*** DATA SECTION Section Begins ***
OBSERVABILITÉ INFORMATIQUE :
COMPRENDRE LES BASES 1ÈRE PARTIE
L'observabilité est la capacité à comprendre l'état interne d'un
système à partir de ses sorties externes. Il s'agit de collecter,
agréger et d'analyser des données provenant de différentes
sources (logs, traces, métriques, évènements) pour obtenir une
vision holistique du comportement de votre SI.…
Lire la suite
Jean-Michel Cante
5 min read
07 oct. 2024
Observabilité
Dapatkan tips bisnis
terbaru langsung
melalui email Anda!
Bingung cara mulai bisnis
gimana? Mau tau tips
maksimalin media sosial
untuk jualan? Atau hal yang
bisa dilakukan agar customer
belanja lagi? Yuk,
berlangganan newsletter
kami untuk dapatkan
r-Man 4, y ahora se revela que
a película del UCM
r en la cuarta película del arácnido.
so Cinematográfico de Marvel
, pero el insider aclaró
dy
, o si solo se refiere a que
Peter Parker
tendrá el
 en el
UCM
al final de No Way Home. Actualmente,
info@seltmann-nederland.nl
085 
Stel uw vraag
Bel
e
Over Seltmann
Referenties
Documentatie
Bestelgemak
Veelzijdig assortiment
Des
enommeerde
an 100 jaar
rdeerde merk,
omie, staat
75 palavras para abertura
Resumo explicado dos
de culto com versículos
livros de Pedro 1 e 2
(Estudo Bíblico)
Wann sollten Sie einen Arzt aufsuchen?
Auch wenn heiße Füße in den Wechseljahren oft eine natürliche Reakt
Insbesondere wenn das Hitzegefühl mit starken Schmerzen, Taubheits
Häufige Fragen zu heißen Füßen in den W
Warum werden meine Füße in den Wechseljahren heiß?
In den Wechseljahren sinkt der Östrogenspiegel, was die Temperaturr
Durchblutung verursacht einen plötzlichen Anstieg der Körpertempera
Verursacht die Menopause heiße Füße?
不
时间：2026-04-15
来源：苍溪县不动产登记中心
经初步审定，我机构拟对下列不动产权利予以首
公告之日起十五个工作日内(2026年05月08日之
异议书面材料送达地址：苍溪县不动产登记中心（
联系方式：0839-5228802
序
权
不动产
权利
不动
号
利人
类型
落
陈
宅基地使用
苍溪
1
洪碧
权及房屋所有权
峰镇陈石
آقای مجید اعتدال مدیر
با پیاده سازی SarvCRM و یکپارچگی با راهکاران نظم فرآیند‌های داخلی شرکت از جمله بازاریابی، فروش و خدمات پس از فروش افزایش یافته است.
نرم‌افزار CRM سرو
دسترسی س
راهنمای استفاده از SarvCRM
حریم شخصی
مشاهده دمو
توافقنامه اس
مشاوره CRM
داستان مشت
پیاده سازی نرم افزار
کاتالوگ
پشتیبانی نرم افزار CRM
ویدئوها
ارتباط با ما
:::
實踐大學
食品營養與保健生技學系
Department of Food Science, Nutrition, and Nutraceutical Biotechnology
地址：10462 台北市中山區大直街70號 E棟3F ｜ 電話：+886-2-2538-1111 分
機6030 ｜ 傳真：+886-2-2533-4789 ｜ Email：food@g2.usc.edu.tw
*** DATA SECTION Section Ends ***
- _TASK DETAILS_: The output consists solely of the lines from the line that contains "پشتیبانی نرم افزار CRM" through the final line of the data.

- _EXERCISE OUTPUT_:
پشتیبانی نرم افزار CRM
ویدئوها
ارتباط با ما
:::
實踐大學
食品營養與保健生技學系
Department of Food Science, Nutrition, and Nutraceutical Biotechnology
地址：10462 台北市中山區大直街70號 E棟3F ｜ 電話：+886-2-2538-1111 分
機6030 ｜ 傳真：+886-2-2533-4789 ｜ Email：food@g2.usc.edu.tw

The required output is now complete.